Among them, it is predicted that the emergence of Generative AI will shorten the development period of new drugs by nearly half. The reason is that by using big data and AI, the discovery period of candidate substances can be shortened to 1-2 years, and approval can be shortened to 5-7 years from clinical trials 1 to approval.

According to related industries, attempts to use big data and AI in clinical development and approval as well as search for new drug candidates are continuing.
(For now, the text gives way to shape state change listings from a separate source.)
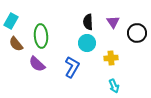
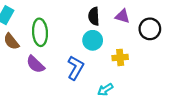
purple triangle: (113, 22) -> (122, 16), turned -40
cyan arrow: (114, 86) -> (105, 90), moved, turned 80

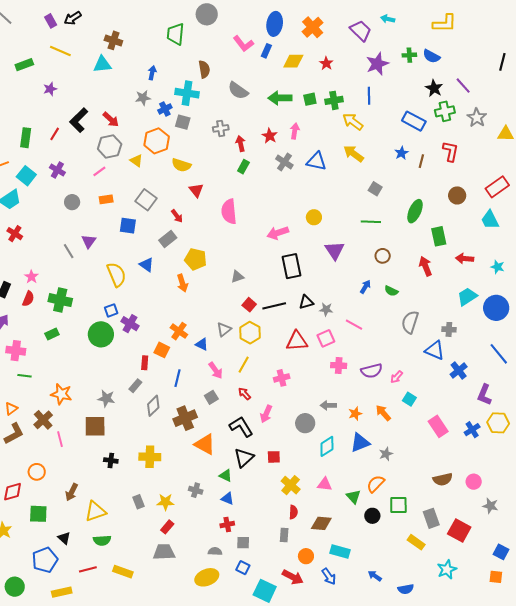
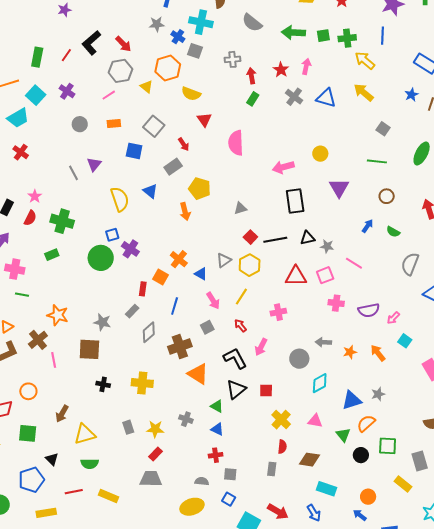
blue cross: (165, 109) -> (178, 37), turned -32
blue triangle: (360, 443) -> (352, 400), moved
orange circle: (306, 556) -> (368, 497), moved

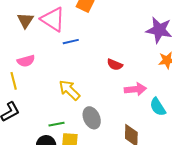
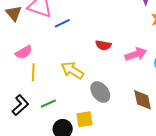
red semicircle: (115, 65) -> (103, 45), moved
yellow line: (14, 81) -> (33, 72), moved, turned 30
green line: (57, 124) -> (48, 104), moved

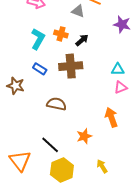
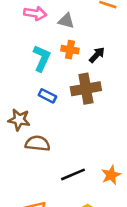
gray triangle: (78, 11) -> (66, 21), moved
brown semicircle: (56, 104) -> (38, 143), moved
black line: (50, 145) -> (73, 174), moved, turned -60

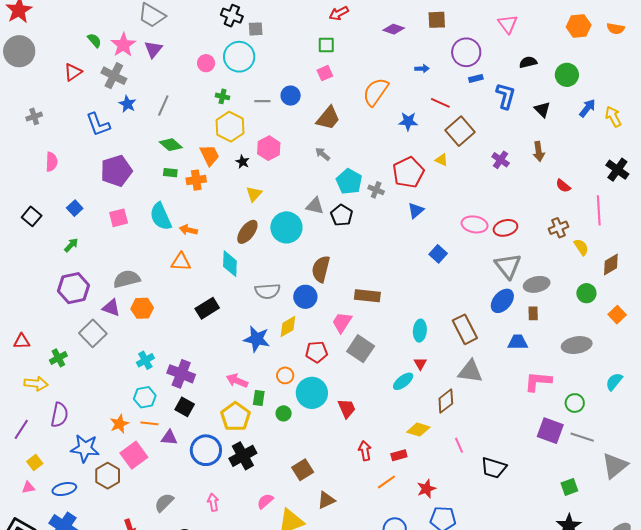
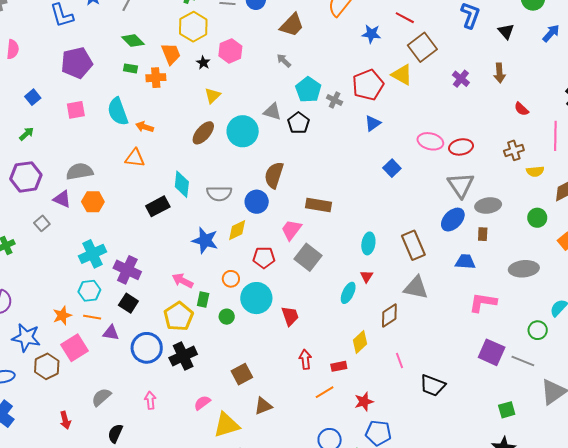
yellow triangle: (442, 160) -> (402, 75), size x1.6
yellow semicircle: (581, 247) -> (535, 171), turned 114
cyan diamond: (230, 264) -> (182, 184), moved
gray square: (93, 333) -> (42, 223), size x0.6
cyan cross: (145, 360) -> (93, 254), size x1.5
cyan ellipse: (403, 381) -> (348, 293), turned -30
green circle: (575, 403) -> (538, 330), moved
yellow diamond: (418, 430) -> (360, 342), turned -65

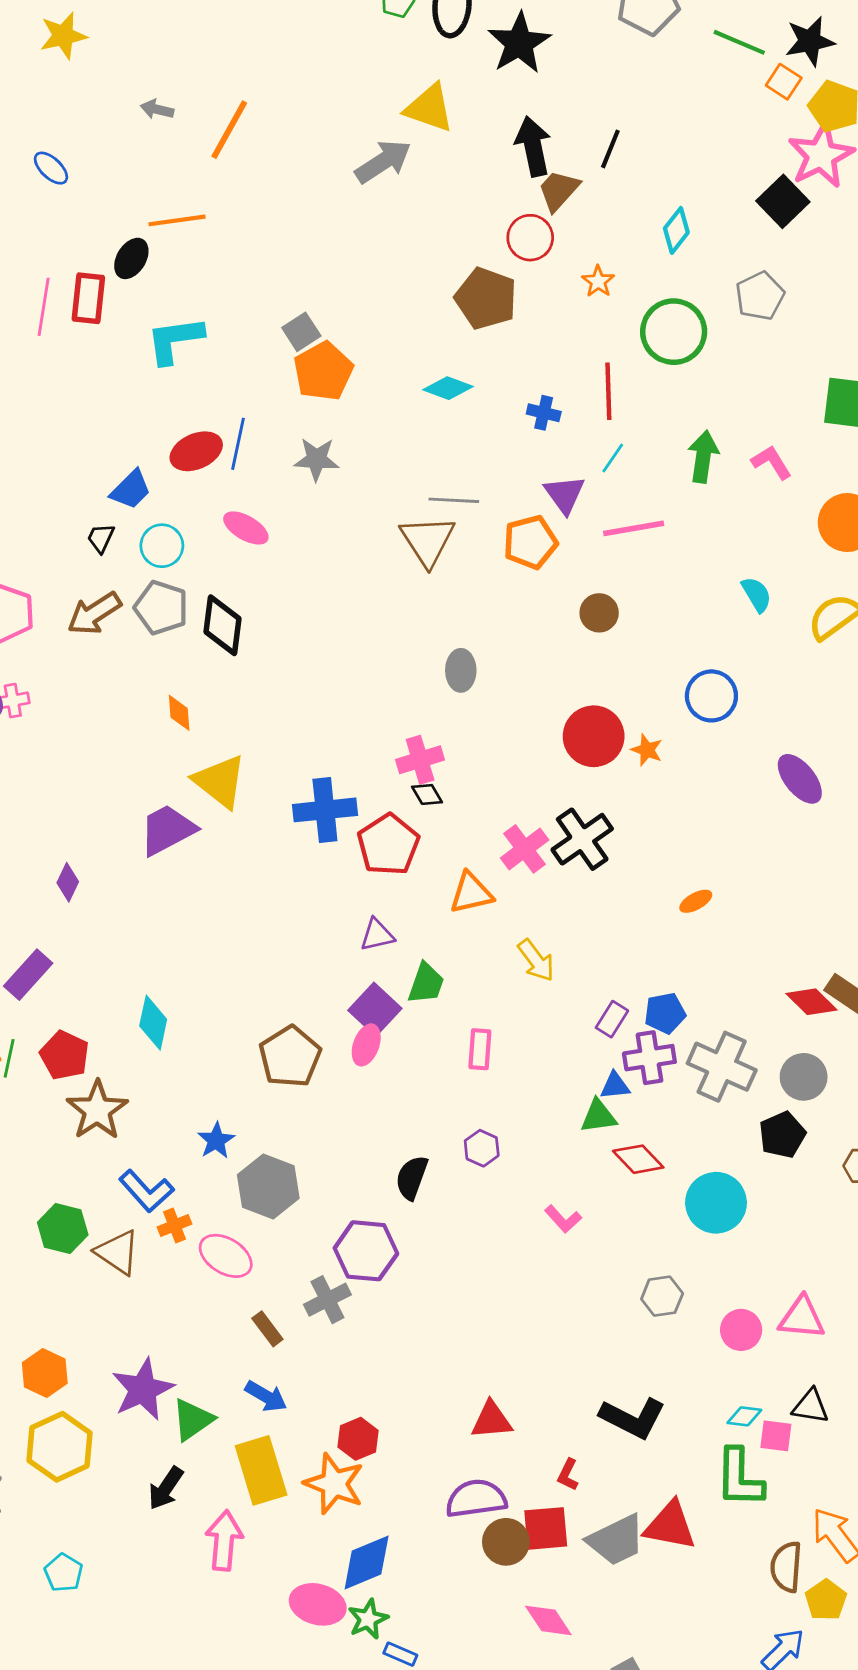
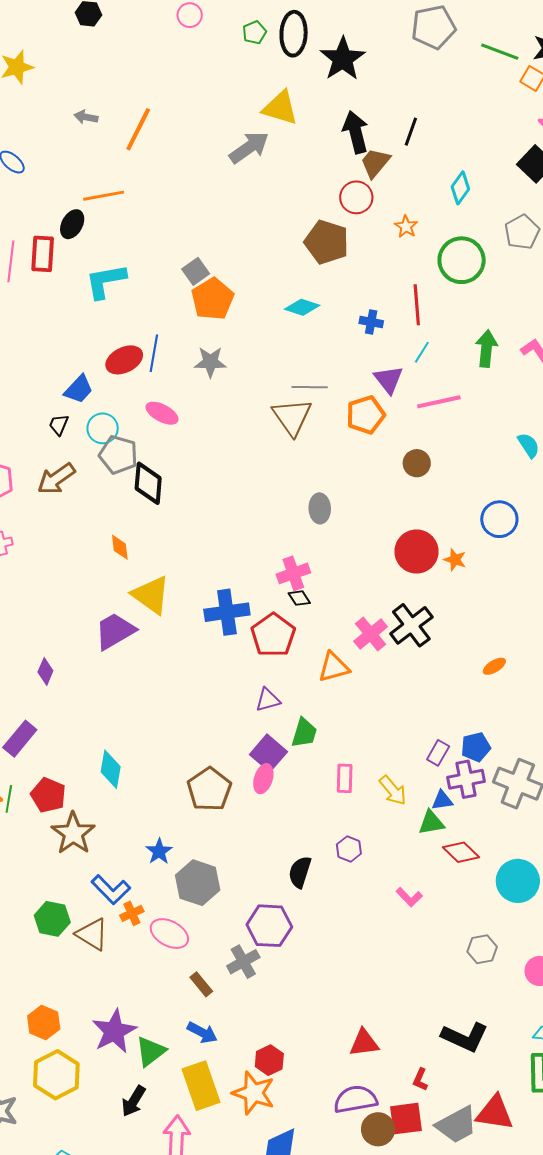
gray pentagon: (161, 608) -> (118, 455), moved
yellow arrow: (536, 960) -> (393, 790), moved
Morgan Stanley Research also predicted that the application of AI and machine learning could lead to 50 new treatments within 10 years.

In addition, according to market research firm Market & Market, the global AI-based new drug development market formed $413.2 million in 2021 and is expected to grow 46% annually by 2027.

AI utilization solutions currently used in the clinical trial process are being used in clinical trial planning and institutional selection, patient recruitment, and operation stages.

Among them, the key area of interest of researchers is the patient recruitment stage. This is because about 80% of clinical trials do not meet the patient recruitment schedule, and a third of phase 3 clinical trials are having difficulty recruiting patients.

Using AI can accelerate patient registration by solving unexpected problems in institutional selection and clinical operations.

AI is also used to model patient selection/exclusion criteria to select subgroups that are likely to respond to treatment, and to predict/prevent death or adverse reactions.

According to the ASCO 2022 published case, MediData also developed a model to predict cytokine release syndrome, one of the critical adverse reactions, with up to 90% accuracy, after creating a machine learning algorithm by applying past clinical trial datasets in chimeric antigen receptor T cell therapy (CAR-T).

Synthetic controls (Synthetic Control Arm) can also be used in the patient recruitment stage.

Synthetic controls are solutions that provide reliable external controls by matching historical clinical data with statistics in clinical trials where standard treatments are inadequate or lack control information due to patient scarcity problems such as life-threatening cancer and rare diseases.

The creation of a hypothetical control group has the advantage of reducing the total number of patients required to enroll in a clinical trial. Accordingly, recently, global regulatory agencies are also prospectively reviewing this type of clinical trial.

In fact, the U.S. Food and Drug Administration (FDA) has approved about 20 of all clinical trials to be conducted through external (synthetic) controls.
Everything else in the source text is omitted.